Here, we assume that all heat, which is required to heat water, is coming from the combustion of $C_6{H}_{12}$. From the given enthalpy of combustion for $C_6{H}_{12},$ we can find moles of $C_6{H}_{12}$ that must be used to release $250.8 kJ$ of heat as

$250.8 kJ\times \frac{1 mol }{4163 kJ}=0.060245 mol C_6{H}_{14}$

Converting moles to mass using molar mass as

$0.060245 mol C_6{H}_{14}\times \frac{86.1766 g}{1 mol}=5.19 g C_6{H}_{14}$

Therefore, $5.19 g C_6{H}_{14}$ must be burned to heat $1.00 kg$ of water from $25.0^{o}C$ to $85.0^{o}C$.
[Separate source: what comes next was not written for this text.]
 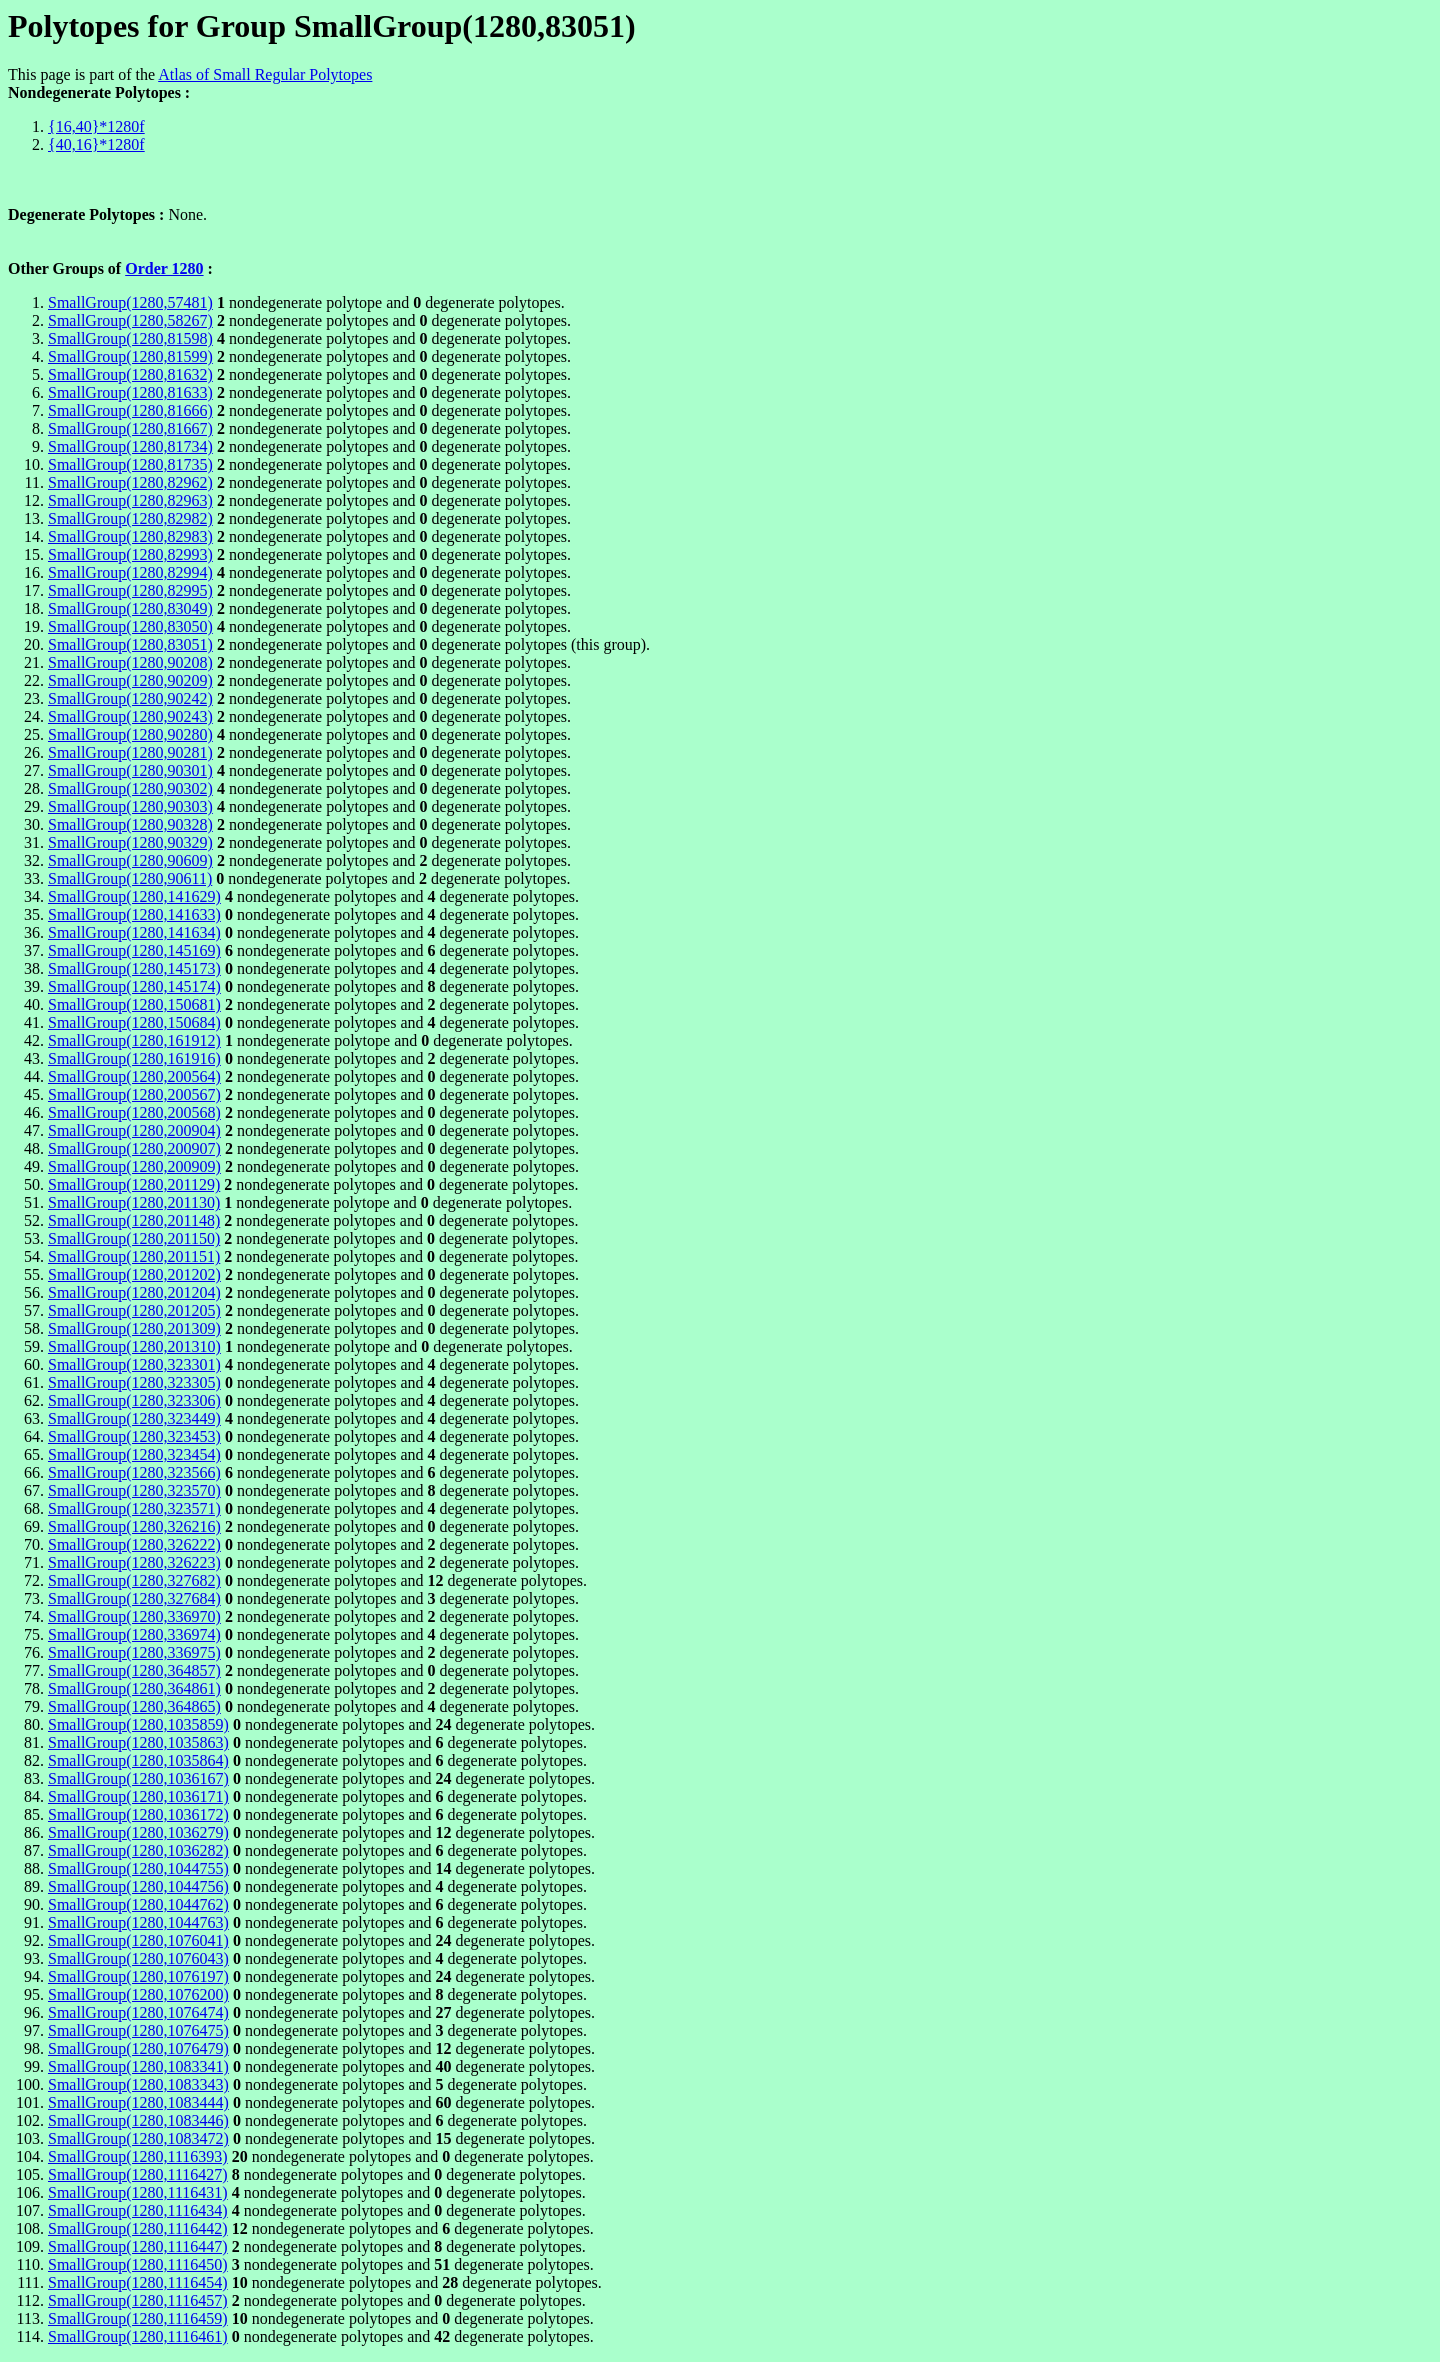 What do you see at coordinates (138, 2138) in the screenshot?
I see `SmallGroup(1280,1083472)` at bounding box center [138, 2138].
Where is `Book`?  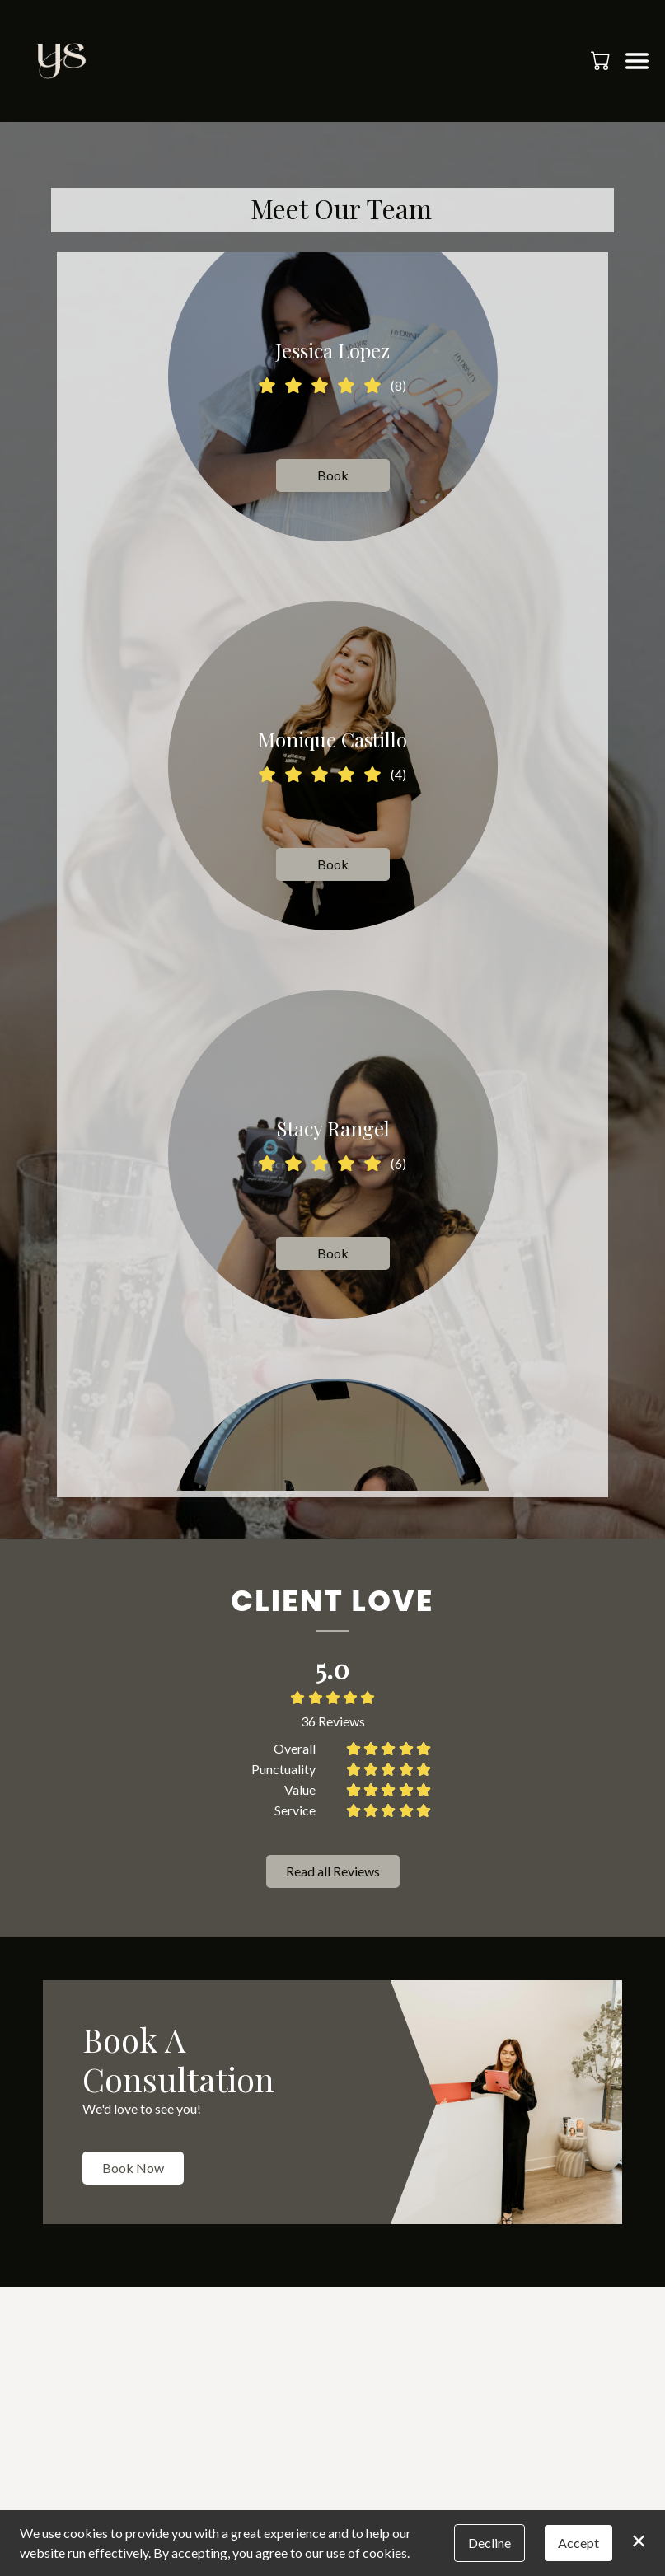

d) Calculating the amount of white gas needed to heat $1.00 kg$ of water from $25.0^{o}C$ to $85.0^{o}C$:

White gas = $25\% C_5{H}_{12} + 75\% C_6{H}_{14}$

Fuel value of $C_5{H}_{12}= 48.99 kJ/g$ (from Q. 9.109)

Fuel value of $C_6{H}_{14}=48.31 kJ/g$ (calculated above)

$Fuel value for 25\% C_5{H}_{12}=\frac{48.99 kJ}{g}\times \frac{25}{100}=12.2475 kJ/g$

$Fuel value for 75\% C_6{H}_{14}=\frac{48.31 kJ}{g}\times \frac{75}{100}=36.2325kJ/g$

$Total fuel value = 12.2475 kJ/g+36.2325 kJ/g=48.48 kJ/g$

Thus, the total fuel value of white gas is $48.48 kJ/g$.

The energy required to increase the temperature of $1.00 kg$ water from $25.0^{o}C$ to $85.0^o C$  is

$250.8 kJ$.

So, the mass of white gas required to released $250.8 kJ$ energy is

$250.8 kJ\times \frac{1 g}{48.48 kJ}=5.17 g of white gas$

Therefore, $5.17 g$ of white gas is needed to heat $1.00 kg$ of water from $25.0^{o}C$ to $85.0^{o}C$.

Conclusion:

Fuel value for the mixture of hydrocarbons is calculated using the proportion in which they are mixed.